What does the "hallucinated citation" AOE scenario measure?

Note on framing: This is the first item-level explainer for the AOE (AI Output Evaluation) sample-test family. Construct-level coverage is in the aoe-evaluating-llm-output explainer; this article covers the specific aoe_sample_1 item with the scenario-ladder pattern documented in the acl-eval-design-from-fuzzy-goal explainer.

What this scenario measures

This scenario — an LLM produces a fluent answer that cites “the refund window outlined in your terms of service” when your terms of service contain no specific refund window — measures hallucination detection in fluent AI output. Specifically, the item probes whether the respondent recognizes that:

The model fabricated a citation to support a confidently- stated claim. Hallucination is the canonical AI failure mode; recognizing it reflexively distinguishes mature from immature AI evaluators.
Fluency is not evidence of correctness. The output sounds reasonable; the claim it makes about the document is wrong.
The right response is to reject the output and surface the failure mode for retrieval-grounding work — not to accept it because surrounding content is high-quality.

Hallucination is one of the most-documented production AI failure modes; the Liang et al (2022) HELM evaluation framework documents hallucination prevalence across multiple LLM families.

Why this scenario captures AOE skill well

Three properties make the dual-constraint structure diagnostic:

The hallucination is realistic. Real LLM outputs routinely fabricate citations, statistics, and other confident-sounding details that don’t exist. The scenario’s pattern matches actual production failure modes.
The graded option ladder catches direction-of-failure. A respondent who picks the “minor accuracy issue” option (value 3) demonstrates partial competence — recognizes something is wrong but under-weights the hallucination-as-systemic-failure pattern. A respondent who picks the “acceptable” option (value 2) signals a ship-anyway pattern that produces customer-trust loss over time.
The best response models a teachable pattern. Reject + surface for retrieval-grounding work is the generalizable response to hallucination patterns; the pattern applies to most production AI evaluation contexts.

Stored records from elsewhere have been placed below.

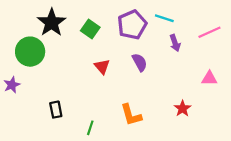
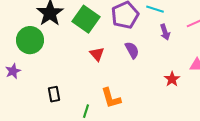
green square: (90, 29) -> (86, 19), size x1.5
red star: (183, 108) -> (172, 79), moved
orange L-shape: (131, 115) -> (111, 98), moved

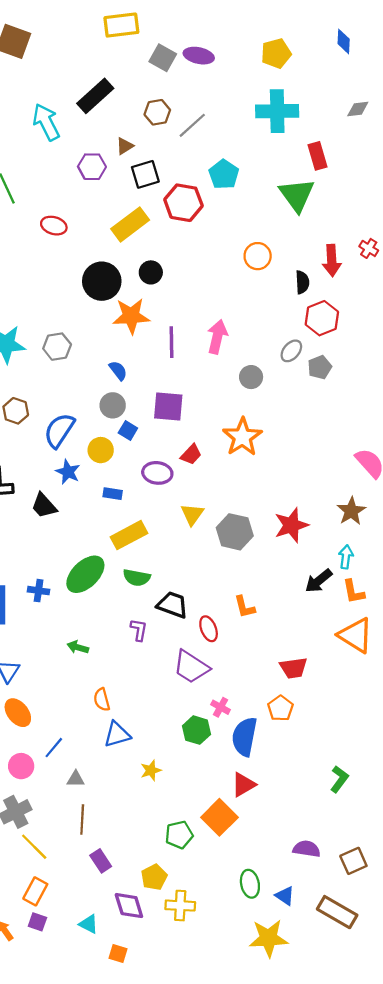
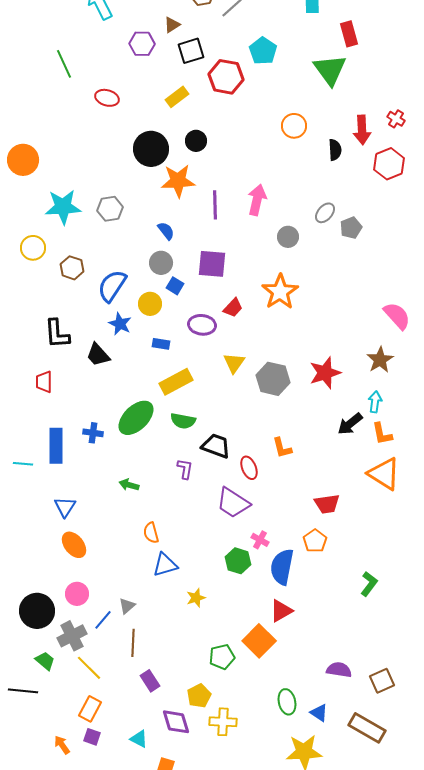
yellow rectangle: (130, 224) -> (177, 97), size x0.7
red hexagon: (322, 318) -> (389, 164), moved
blue line: (54, 748) -> (103, 620), moved
gray triangle: (76, 779) -> (127, 606), turned -42
green L-shape: (339, 779) -> (369, 584), moved

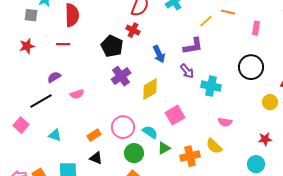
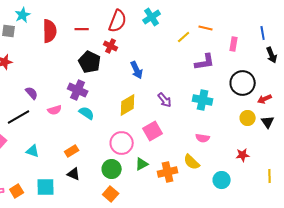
red line: (63, 44) -> (82, 29), moved
purple L-shape: (193, 46) -> (205, 62), moved
black circle: (251, 67) -> (243, 83), moved
purple arrow: (187, 71) -> (165, 100), moved
purple cross: (121, 76) -> (78, 90), moved, turned -30
purple semicircle: (54, 77) -> (32, 93), turned 80
cyan cross: (211, 86) -> (203, 100), moved
pink circle: (123, 127) -> (122, 143), moved
cyan semicircle: (150, 132) -> (87, 113), moved
cyan circle: (256, 164) -> (222, 180), moved

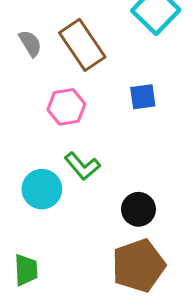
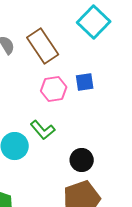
pink hexagon: (66, 107) -> (54, 89), moved

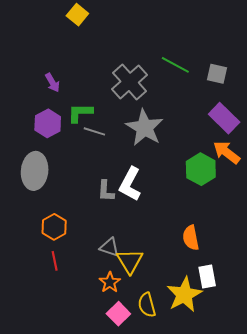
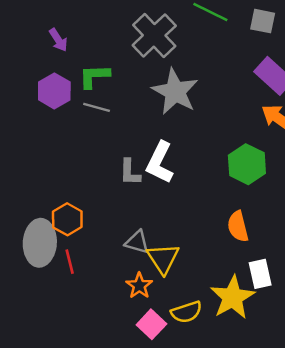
gray line: (94, 131) -> (97, 107), moved
green hexagon: (201, 169) -> (247, 164), moved
gray ellipse: (35, 171) -> (40, 243), moved
yellow semicircle: (147, 305) -> (186, 312), turned -90

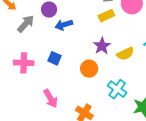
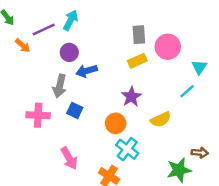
gray arrow: (26, 24) -> (60, 86), moved, turned 150
yellow semicircle: (125, 54) -> (161, 119), moved
cyan cross: (117, 89) -> (127, 149), moved

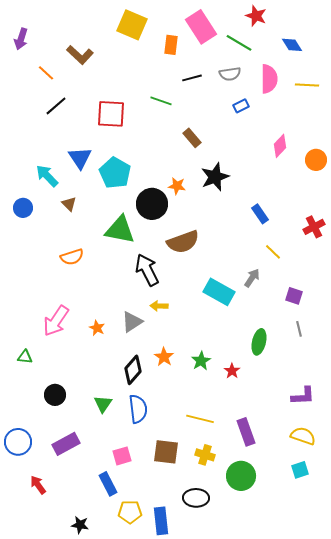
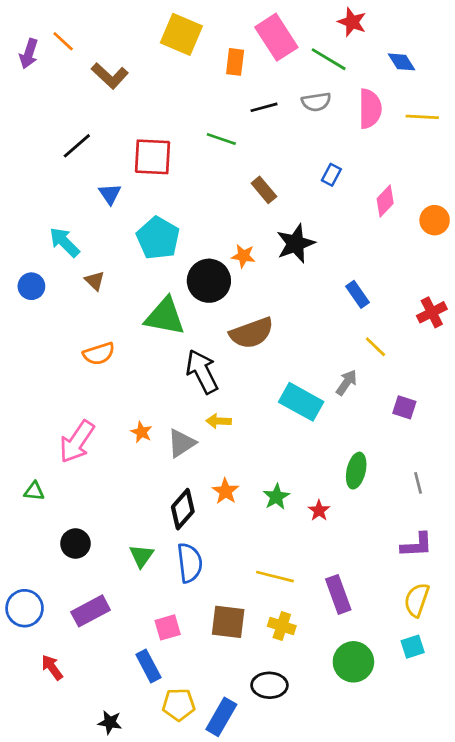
orange line: (46, 73) -> (63, 41), moved
blue rectangle: (241, 106) -> (331, 175), moved, turned -35
blue triangle: (80, 158) -> (110, 194), moved, size x0.7
orange star: (97, 328) -> (142, 432), moved
gray line: (299, 329) -> (418, 483), moved
yellow semicircle: (303, 436) -> (417, 600), turned -90
green circle: (241, 476) -> (353, 662), moved
blue rectangle: (161, 521) -> (221, 717), turned 36

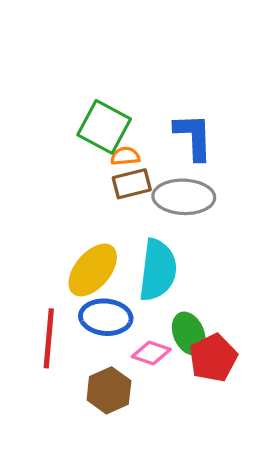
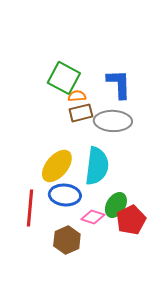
green ellipse: (189, 333) -> (116, 205), turned 55

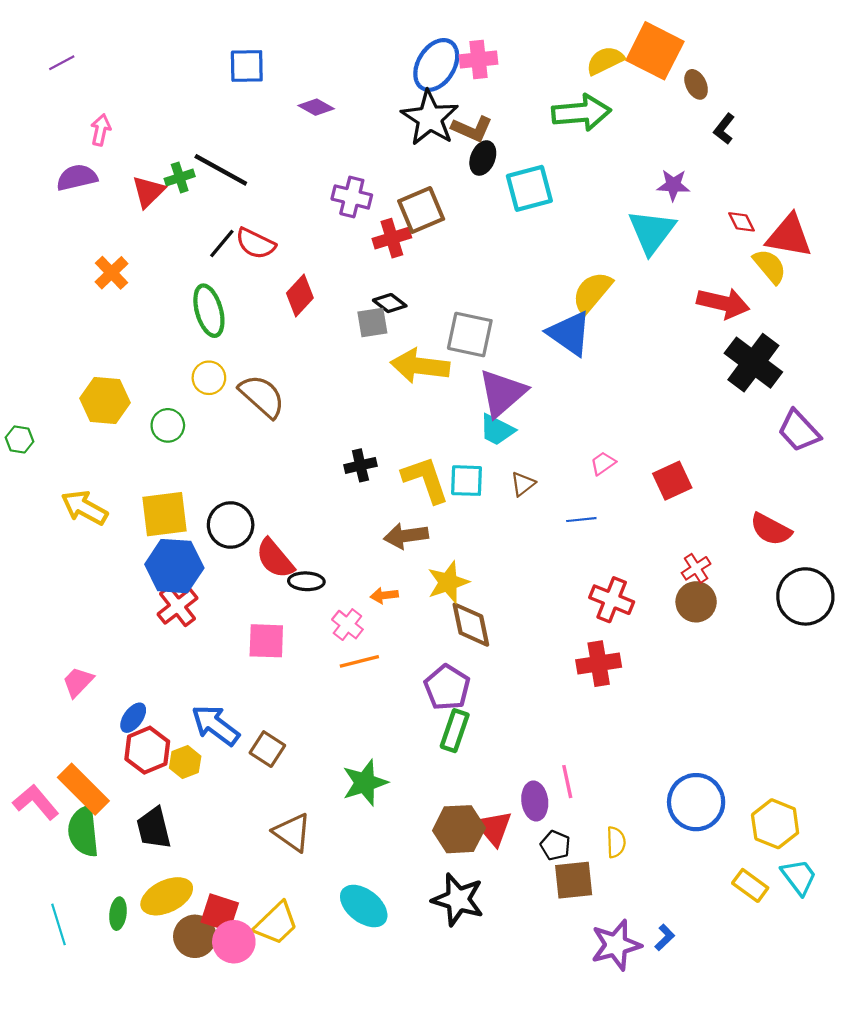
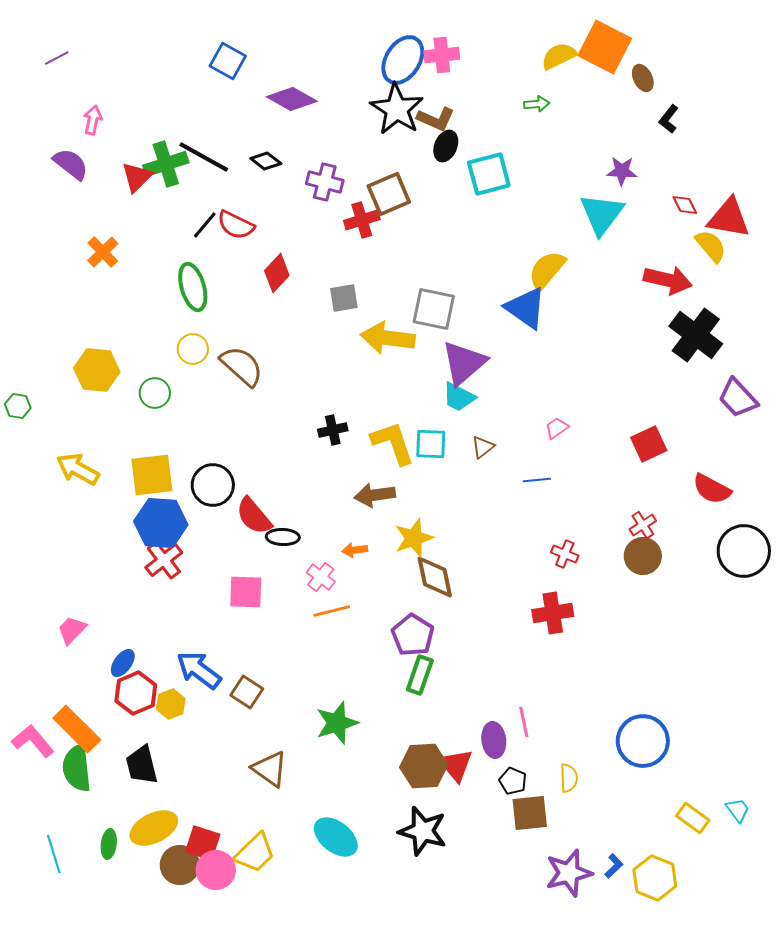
blue square: (247, 66) -> (228, 61), turned 30
purple diamond: (316, 107) -> (292, 99), size x1.5
green arrow: (581, 113) -> (537, 104), size x0.5
purple semicircle: (77, 178) -> (71, 164), turned 51
green cross: (180, 178) -> (166, 164), size x1.6
black diamond: (390, 303) -> (266, 161), moved
red square: (672, 481) -> (649, 444), moved
red cross: (612, 600) -> (565, 554), size x0.7
yellow hexagon: (775, 824) -> (655, 878), moved
cyan trapezoid: (799, 877) -> (738, 810), size x0.7

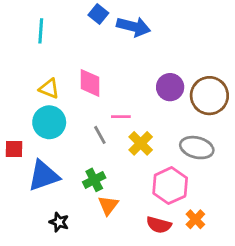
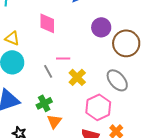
pink diamond: (90, 83) -> (47, 23), moved
purple circle: (170, 87) -> (101, 27), moved
gray ellipse: (197, 148) -> (117, 80), turned 35

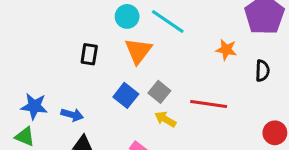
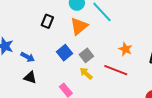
orange star: (226, 50) -> (125, 49), moved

What the best response shows (and doesn’t)

Three misconceptions worth flagging:

Picking the right option ≠ being a strong AI evaluator generally. A respondent can pattern-match to one well-known template (hallucination-rejection) without internalizing the underlying eval-discipline principle. Stronger predictors come from the full 40-scenario assessment.
Picking a lower-tier option ≠ being weak. Some contexts have specific failure-mode tolerance; the scenario’s value-5 framing assumes a typical customer-facing context where trust is core.
The best response isn’t context-universal. Internal tools with explicit human-review checkpoints have different failure-tolerance than customer-facing outputs.

How the sample test scores you

In the AIEH 5-scenario AOE sample, this scenario contributes one of five datapoints aggregated into your single aoe_quality score via the W3.2 normalize-by-count threshold.

Data Notice: Sample-test results are directional indicators only. For a verified Skills Passport credential, take the full 40-scenario assessment.

Why hallucination is the canonical AI failure mode

Hallucination — confidently generating false content that sounds correct — is structurally different from other AI failure modes because it’s hardest to detect downstream. When a model generates obviously-wrong content, downstream review catches it; when a model generates fluent-and- confident content that’s subtly wrong, downstream review often misses it. The asymmetry produces compounding trust loss: customers who encounter even one hallucination start distrusting otherwise-correct outputs from the same system.

Strong AOE practitioners treat hallucination as a primary concern, design evaluation specifically to surface it, and design products to fail visibly rather than silently when hallucination occurs. The fail-visibly framing includes confidence scoring, citation grounding, and human-review checkpoints for high-stakes outputs.

Hallucination as model-architecture artifact. Auto-regressive language models generate plausible- sounding tokens based on training-data statistical patterns, not on grounded fact-checking. Without retrieval-grounding or explicit fact-verification, all LLMs hallucinate at non-zero rates.
Retrieval-augmented generation (RAG). The dominant production architecture for reducing hallucination — the model retrieves relevant documents and grounds outputs in retrieved content rather than parametric knowledge alone.
Fluent vs grounded outputs. Fluency is a stylistic property; grounding is an epistemic property. Strong AI evaluators distinguish them reflexively.
Citation fabrication as adversarial test case. Strong eval sets include citation-fabrication test cases specifically; weak eval sets miss this systematic failure pattern.

For broader treatment of how AOE fits into role-readiness scoring, see the AI fluency in hiring overview and the scoring methodology.

Sources

Bai, Y., Kadavath, S., Kundu, S., et al. (2022). Constitutional AI: Harmlessness from AI Feedback. arXiv:2212.08073.
Liang, P., Bommasani, R., Lee, T., et al. (2022). Holistic Evaluation of Language Models (HELM). arXiv:2211.09110.
Schmidt, F. L., & Hunter, J. E. (1998). The validity and utility of selection methods in personnel psychology. Psychological Bulletin, 124(2), 262–274.